PROVIDED RECORDS
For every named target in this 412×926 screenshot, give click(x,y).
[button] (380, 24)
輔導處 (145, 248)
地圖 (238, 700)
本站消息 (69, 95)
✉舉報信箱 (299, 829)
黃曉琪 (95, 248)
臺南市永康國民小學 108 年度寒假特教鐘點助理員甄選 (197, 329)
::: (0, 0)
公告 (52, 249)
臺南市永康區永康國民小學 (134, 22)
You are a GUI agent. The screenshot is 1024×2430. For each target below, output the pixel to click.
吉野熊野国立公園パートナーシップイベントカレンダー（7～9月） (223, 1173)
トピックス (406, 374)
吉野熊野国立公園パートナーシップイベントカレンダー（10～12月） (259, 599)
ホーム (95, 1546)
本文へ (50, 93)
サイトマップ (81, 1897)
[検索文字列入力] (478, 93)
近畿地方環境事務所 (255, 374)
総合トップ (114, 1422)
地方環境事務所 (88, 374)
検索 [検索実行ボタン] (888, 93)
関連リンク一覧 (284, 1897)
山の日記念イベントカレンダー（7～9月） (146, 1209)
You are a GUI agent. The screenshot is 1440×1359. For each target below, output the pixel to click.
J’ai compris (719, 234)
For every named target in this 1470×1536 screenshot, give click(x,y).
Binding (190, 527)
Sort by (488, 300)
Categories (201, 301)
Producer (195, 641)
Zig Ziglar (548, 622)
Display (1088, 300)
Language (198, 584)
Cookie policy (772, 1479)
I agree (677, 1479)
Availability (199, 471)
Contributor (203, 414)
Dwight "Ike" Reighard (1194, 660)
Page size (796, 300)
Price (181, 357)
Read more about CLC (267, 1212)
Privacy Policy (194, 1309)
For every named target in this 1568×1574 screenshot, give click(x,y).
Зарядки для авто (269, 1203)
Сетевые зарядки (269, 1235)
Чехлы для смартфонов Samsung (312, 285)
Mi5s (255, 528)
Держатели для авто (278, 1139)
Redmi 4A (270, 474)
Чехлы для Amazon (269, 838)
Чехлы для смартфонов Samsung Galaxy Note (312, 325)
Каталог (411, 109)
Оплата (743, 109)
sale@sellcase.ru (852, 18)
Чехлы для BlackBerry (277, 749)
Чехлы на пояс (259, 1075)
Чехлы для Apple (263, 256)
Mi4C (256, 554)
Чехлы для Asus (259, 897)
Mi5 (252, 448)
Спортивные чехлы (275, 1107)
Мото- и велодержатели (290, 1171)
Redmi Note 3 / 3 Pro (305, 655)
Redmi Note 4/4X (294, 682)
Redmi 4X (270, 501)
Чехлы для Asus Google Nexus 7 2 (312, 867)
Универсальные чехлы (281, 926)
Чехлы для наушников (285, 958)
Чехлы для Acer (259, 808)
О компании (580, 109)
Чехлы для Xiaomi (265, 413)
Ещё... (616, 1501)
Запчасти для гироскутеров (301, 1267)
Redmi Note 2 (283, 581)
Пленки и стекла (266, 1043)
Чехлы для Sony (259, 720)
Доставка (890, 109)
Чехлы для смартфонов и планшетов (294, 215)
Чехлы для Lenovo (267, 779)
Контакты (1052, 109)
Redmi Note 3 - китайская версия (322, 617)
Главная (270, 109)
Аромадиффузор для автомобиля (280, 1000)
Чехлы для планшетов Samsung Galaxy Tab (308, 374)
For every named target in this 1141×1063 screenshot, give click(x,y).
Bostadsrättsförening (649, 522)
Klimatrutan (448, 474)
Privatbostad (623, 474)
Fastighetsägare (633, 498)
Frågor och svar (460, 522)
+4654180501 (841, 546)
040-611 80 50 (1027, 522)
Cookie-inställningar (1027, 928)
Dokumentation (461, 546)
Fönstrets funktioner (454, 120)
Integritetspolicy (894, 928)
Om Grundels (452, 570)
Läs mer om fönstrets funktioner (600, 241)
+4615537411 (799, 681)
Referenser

WORK ORDER
An exact restatement of the lines from the one with "040-611 80 50 (1027, 522)" through the last line of the data is the only acceptable answer.

PROBLEM SOLUTION
040-611 80 50 (1027, 522)
Cookie-inställningar (1027, 928)
Dokumentation (461, 546)
Fönstrets funktioner (454, 120)
Integritetspolicy (894, 928)
Om Grundels (452, 570)
Läs mer om fönstrets funktioner (600, 241)
+4615537411 (799, 681)
Referenser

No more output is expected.